S’adressant au lecteur, lui rappelant par exemple : « C’est la reine qui parle. La régente à côté vient s’asseoir et se tait », ou « ce serait le même soir de liesse et de festivités mais ce serait ailleurs dans un autre recoin du château », ou encore « vous les voyez alors faisant face à la porte, observés par la louve, hésitant à franchir le rideau de perles. Vous écoutez les autres dire qu’on s’en fout, que tout le monde en a des plaques sur la peau, et puis rentrer quand même », « vous la regardez la dame de Beaujeu à qui l’on vient porter un coussin de velours d’un bleu plus éclatant qui prend de ses mains nues, posé sur le coussin, le globe qui le brandit » ou « quand vous retrouvez Charles, il est dans les entrailles de Castel Nuovo », Thomas Roy multiplie les sortes de didascalies, certaines hilarantes et d’autres dramatiques.
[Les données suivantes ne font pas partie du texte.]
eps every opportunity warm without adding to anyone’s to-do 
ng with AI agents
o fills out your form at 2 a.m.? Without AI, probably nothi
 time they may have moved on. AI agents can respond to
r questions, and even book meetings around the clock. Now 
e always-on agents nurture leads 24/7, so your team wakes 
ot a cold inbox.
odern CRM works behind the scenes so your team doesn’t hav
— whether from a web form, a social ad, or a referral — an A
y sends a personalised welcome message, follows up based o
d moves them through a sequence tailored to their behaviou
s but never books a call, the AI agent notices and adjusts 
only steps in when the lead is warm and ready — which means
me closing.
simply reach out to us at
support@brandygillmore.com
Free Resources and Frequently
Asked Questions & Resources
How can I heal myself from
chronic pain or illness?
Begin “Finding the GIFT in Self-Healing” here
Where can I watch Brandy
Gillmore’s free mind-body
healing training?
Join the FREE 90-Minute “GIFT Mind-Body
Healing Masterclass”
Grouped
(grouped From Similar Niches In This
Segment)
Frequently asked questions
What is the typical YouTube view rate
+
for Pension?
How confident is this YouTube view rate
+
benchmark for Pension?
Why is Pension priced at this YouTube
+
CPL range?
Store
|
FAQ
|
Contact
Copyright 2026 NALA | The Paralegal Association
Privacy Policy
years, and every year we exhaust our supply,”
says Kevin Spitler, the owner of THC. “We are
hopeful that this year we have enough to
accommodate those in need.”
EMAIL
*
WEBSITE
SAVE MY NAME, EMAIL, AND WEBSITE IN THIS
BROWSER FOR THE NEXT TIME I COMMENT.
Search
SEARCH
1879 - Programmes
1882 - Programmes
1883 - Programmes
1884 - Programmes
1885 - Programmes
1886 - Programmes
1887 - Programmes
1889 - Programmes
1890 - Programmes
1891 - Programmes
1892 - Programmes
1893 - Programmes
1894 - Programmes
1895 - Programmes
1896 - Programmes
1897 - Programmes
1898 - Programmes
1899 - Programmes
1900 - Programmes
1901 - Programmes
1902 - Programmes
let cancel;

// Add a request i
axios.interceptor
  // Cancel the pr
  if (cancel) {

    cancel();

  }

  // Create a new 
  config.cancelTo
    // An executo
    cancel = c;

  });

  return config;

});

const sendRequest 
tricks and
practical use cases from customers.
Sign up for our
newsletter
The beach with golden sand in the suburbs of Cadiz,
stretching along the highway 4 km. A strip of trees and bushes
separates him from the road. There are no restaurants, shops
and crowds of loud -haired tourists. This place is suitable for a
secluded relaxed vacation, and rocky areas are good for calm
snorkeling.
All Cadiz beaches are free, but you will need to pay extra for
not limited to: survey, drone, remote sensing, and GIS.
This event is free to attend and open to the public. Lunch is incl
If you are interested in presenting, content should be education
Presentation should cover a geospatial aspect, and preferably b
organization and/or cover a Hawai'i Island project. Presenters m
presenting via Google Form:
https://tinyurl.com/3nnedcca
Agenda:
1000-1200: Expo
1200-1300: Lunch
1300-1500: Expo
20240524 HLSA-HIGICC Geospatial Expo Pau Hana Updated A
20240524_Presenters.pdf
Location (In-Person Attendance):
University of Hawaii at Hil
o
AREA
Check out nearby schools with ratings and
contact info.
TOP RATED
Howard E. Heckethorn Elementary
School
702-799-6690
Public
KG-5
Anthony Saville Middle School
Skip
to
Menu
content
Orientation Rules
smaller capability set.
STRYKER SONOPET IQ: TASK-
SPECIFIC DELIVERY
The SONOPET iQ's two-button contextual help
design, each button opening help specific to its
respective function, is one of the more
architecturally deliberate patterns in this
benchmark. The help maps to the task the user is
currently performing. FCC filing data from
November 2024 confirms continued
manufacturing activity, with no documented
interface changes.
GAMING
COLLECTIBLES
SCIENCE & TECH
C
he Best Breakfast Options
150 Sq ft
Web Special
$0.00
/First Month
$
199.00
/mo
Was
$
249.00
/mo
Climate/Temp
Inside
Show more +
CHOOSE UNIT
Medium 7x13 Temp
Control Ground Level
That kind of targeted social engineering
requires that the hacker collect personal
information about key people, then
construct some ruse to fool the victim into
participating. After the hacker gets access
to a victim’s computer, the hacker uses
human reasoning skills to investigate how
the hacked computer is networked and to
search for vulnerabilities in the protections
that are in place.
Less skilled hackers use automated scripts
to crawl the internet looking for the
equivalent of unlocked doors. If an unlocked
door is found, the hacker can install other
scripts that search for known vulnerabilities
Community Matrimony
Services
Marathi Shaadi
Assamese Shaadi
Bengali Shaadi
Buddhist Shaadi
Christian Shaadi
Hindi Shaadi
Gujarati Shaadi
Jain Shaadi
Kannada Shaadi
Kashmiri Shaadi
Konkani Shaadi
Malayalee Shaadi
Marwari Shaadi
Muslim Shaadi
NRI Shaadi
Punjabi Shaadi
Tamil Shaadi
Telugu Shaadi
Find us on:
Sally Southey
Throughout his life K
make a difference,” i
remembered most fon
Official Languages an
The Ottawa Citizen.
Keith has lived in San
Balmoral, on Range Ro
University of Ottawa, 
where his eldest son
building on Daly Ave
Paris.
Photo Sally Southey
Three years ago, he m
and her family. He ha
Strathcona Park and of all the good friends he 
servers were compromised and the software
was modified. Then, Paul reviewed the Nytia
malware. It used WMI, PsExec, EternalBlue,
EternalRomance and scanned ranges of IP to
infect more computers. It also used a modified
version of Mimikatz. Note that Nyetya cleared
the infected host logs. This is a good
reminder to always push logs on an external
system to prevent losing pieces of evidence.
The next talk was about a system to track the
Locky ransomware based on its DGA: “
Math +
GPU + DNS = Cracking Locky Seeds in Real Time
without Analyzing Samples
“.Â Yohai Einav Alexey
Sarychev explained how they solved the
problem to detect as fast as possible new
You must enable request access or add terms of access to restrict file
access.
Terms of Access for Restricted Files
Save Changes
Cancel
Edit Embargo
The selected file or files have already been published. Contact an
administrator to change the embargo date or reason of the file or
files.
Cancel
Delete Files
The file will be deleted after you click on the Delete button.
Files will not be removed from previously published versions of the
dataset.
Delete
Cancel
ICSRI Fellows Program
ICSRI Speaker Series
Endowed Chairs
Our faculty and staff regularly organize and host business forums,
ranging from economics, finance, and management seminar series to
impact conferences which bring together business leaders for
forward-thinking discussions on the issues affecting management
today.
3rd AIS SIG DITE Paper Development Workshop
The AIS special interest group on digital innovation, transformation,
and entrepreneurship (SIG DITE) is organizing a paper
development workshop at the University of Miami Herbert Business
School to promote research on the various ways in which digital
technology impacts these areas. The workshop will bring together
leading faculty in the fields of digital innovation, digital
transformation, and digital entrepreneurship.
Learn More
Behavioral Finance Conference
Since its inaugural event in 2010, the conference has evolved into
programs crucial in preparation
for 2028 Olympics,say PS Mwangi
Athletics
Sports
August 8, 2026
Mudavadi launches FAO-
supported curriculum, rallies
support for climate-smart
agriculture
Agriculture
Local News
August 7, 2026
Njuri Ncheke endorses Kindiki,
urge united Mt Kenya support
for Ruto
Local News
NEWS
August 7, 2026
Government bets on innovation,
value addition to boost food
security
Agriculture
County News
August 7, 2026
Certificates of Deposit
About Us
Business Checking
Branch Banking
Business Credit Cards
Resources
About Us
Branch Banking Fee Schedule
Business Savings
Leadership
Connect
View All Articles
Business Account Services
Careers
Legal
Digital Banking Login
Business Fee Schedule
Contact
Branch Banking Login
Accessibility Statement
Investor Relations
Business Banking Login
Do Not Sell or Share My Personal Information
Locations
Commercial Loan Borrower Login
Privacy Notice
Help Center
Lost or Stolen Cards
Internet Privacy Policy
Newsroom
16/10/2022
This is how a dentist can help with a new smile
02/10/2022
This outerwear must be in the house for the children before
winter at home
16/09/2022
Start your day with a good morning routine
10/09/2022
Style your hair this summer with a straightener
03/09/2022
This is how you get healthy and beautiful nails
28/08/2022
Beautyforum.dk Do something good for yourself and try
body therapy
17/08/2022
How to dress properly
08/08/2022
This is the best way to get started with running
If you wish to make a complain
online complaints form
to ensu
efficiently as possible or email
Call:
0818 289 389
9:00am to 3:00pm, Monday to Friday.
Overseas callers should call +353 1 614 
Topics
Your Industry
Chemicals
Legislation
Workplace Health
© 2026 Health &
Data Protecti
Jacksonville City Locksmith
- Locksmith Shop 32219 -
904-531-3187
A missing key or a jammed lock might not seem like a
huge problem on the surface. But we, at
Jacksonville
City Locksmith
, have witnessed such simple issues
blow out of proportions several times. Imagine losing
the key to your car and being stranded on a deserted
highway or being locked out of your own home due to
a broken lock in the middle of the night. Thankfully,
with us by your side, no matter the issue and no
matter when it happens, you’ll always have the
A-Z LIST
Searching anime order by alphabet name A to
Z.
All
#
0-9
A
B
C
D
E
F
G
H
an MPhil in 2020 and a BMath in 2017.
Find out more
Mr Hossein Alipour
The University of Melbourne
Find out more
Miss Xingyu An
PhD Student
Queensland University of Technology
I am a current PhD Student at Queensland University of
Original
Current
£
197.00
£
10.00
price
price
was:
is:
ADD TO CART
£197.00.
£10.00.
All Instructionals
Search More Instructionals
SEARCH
Il offre au passage des pages assez émouvantes sur la solitude de Charles VIII en tant que monarque. Nous sommes très éloignés de l’opus historique classique traditionnel, mais tout est ici parfaitement rigoureux. « France, XVe siècle. De tout temps, les petits rois ripaillent sur la carcasse du pays -jusqu’à la révolte ? », nous précise le bandeau du livre. Et Thomas Roy d’y répondre dans un roman éblouissant de virtuosité, à la typographie aussi inventive que l’écriture de son récit.

Jean-Rémi BARLAND

« Furia », par Thomas Roy – Éditions Les Léonides – 251 pages, 20 €. Thomas Roy est en dédicace ce 12 septembre de 17h30 à 19 h à la librairie Maupetit, 142 La Canebière, 13001 Marseille.